WHAT YOU HAVE TO DO:
Check every line below for the word "GFXBench" and copy the ones that have it.

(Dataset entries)
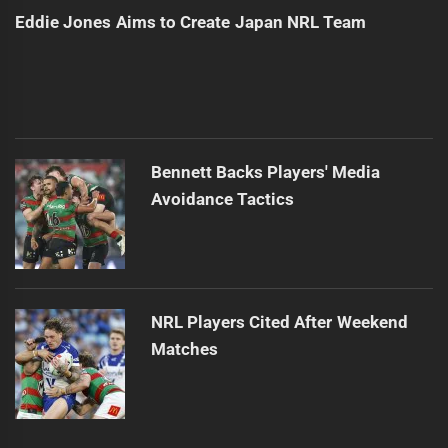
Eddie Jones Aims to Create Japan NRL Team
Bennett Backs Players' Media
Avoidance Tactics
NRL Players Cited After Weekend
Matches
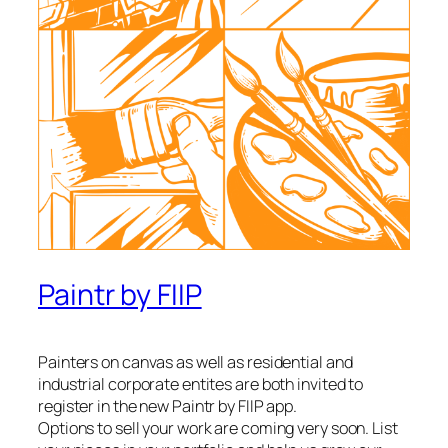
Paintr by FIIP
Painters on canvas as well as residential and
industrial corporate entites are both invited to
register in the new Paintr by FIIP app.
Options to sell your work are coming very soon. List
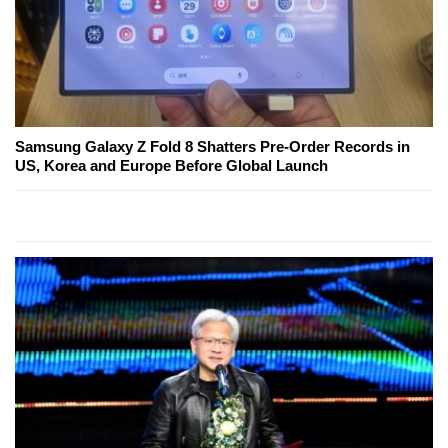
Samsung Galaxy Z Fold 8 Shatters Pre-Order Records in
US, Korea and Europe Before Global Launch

* * *

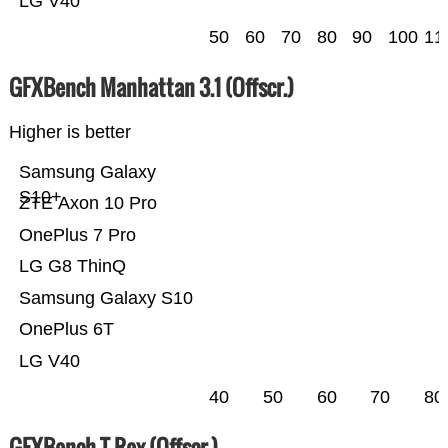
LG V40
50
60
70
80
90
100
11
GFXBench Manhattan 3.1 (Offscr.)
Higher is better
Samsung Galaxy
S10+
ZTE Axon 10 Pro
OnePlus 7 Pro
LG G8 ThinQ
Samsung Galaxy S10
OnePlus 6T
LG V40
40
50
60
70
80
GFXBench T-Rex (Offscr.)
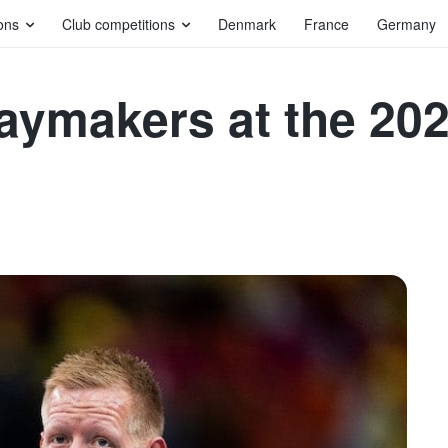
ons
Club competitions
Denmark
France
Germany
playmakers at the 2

...

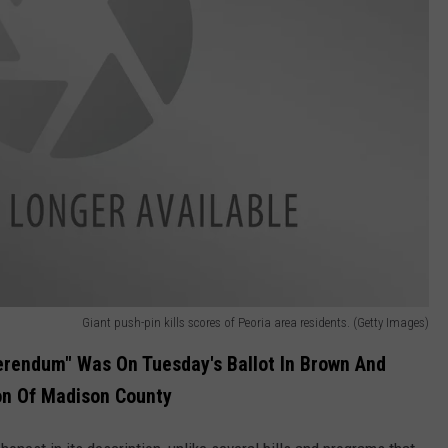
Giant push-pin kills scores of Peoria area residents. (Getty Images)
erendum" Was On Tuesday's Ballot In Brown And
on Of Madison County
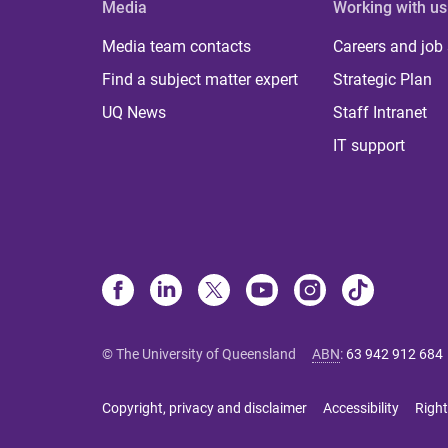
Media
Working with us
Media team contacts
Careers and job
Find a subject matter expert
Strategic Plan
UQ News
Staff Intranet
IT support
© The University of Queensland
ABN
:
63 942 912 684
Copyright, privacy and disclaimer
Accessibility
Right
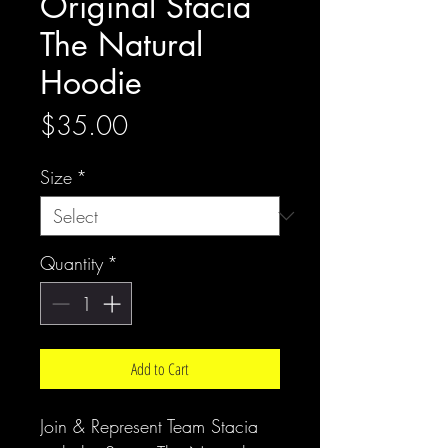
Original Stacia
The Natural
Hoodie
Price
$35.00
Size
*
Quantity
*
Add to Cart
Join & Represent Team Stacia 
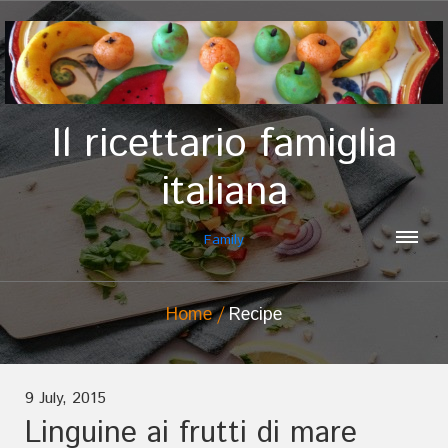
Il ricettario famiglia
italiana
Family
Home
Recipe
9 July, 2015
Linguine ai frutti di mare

YOUR SOLUTION:
GFXBench Manhattan 3.1 (Offscr.)
GFXBench T-Rex (Offscr.)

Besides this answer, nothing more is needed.